16. Fear of Intimacy (Continued)
● To love
– It is painful to love someone when they don't love us. This is more familiar
to us, but painful nonetheless. This is about re-experiencing the pain of
deprivation from early contact and holding.
● To be loved
– It is much more painful to be loved – to open ourselves to love, be
vulnerable, and let go of our defenses. This is about re-experiencing the
pain of heartbreak (if we risk going there). Our defense mechanism may
respond with rejection (rejecting the loving object). This is also much
harder to perceive and imagine. There may be a tendency of wanting to
pull back and go away, to feel weired in your body, to feel shame, to
contact in our chest, etc.
17. R.D. Laing (Knots)
My mother loves me.
I feel good.
I feel good because she
loves me.
I am good because I feel
good.
I feel good because I am
good.
My mother loves me
because I am good.
My mother does not love
me.
I feel bad.
I feel bad because she
does not love me.
I am bad because I feel
bad.
I feel bad because I am
bad.
I am bad because she
does not love me.
She does not love me
because I am bad.
18. Exercise 3
● Find a partner and decide who is 1 and who is 2
● Partner 1 places one hand on his/her heart and with the other hand slightly pushes
against the outstretched hand of his/her partner who his other hand on his/her heart.
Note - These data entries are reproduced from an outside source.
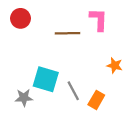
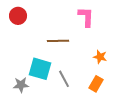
brown line: (68, 33) -> (58, 41), moved
orange rectangle: (96, 100) -> (96, 84), moved

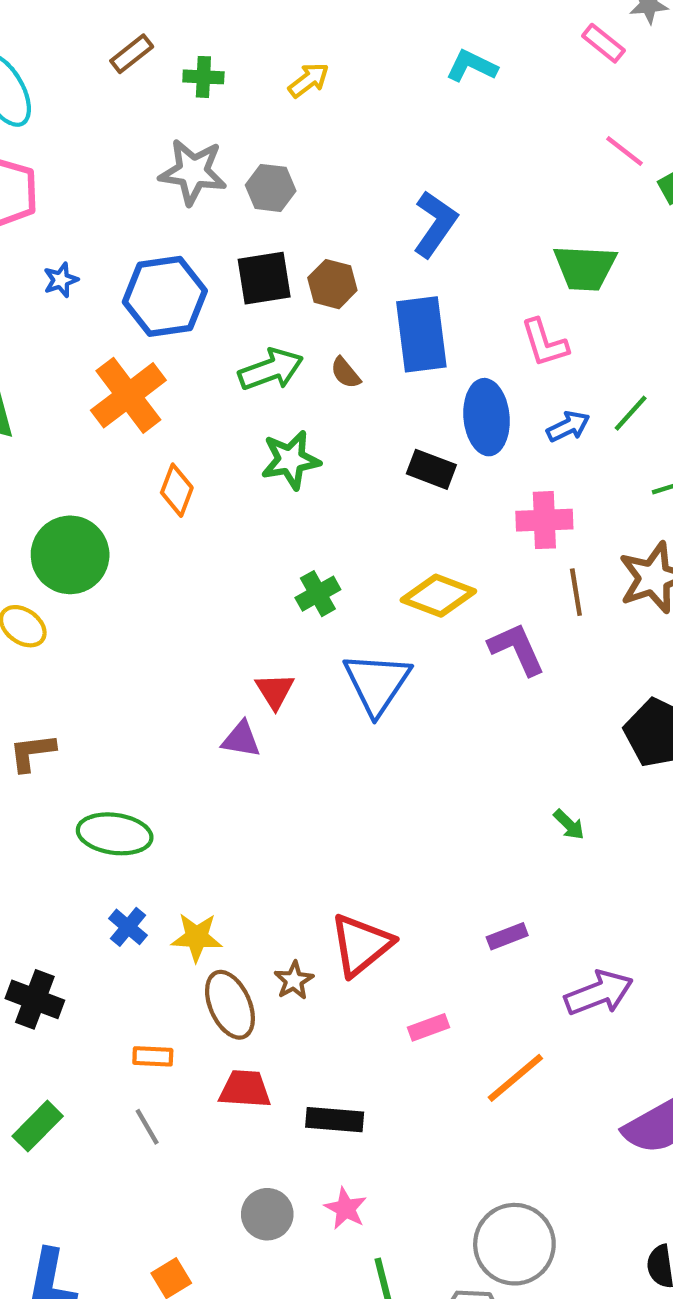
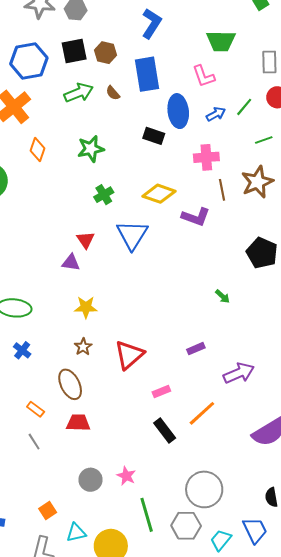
green star: (291, 460) -> (91, 149), moved
purple L-shape: (517, 649) -> (196, 217), turned 136
yellow star: (197, 937) -> (86, 307), moved
brown star: (294, 980) -> (83, 347), moved
orange rectangle: (153, 1056) -> (36, 409), turned 36
black rectangle: (335, 1120) -> (165, 430), moved, turned 50

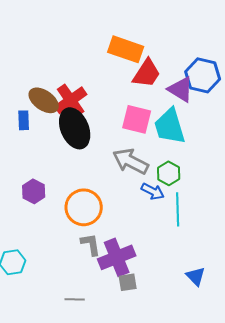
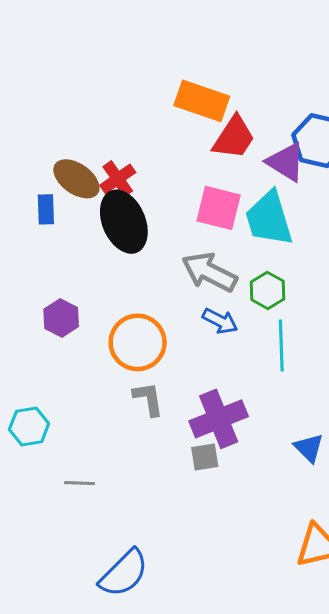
red cross: (71, 100) -> (118, 179), size x0.7
blue arrow: (153, 191) -> (220, 321), moved
purple cross: (117, 257) -> (219, 419), moved
gray line: (75, 299) -> (79, 483), moved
● Partner 1 says: “This is my heart, my life and you can't have it.”
● Partner 2 says: “I want you to have your life. I only want to be available to you if you
want it.”
● Partner 2 then says: “I don't want you to be alone anymore.”
● Partner 1 pays attention to his feelings and what s/he is experiencing (fear, anxiety,
sadness, love, longing)
● Reverse roles.
Courtesy of Dr Robert Hilton (modified version)
19. Healthy Love – Taking Risks
● Donald Kalsched (Trauma and the Soul):
– The act of loving is a terrible risk for everyone, and especially for
people who have grown up in emotionally impoverished
environments. To really love someone (without symbiotically
attaching to them through identification), is to risk losing them,
precisely because we live in an insecure, unpredictable world in
which death, separation, or abandonment is an ever present reality.
“You have to keep breaking your heart until it opens”
Rumi
20. Rumi
I swear, since seeing Your face,
the whole world is fraud and fantasy
The garden is bewildered as to what is leaf
or blossom. The distracted birds
can't distinguish the birdseed from the snare.
A house of love with no limits,
a presence more beautiful than venus or the moon,
a beauty whose image fills the mirror of the heart.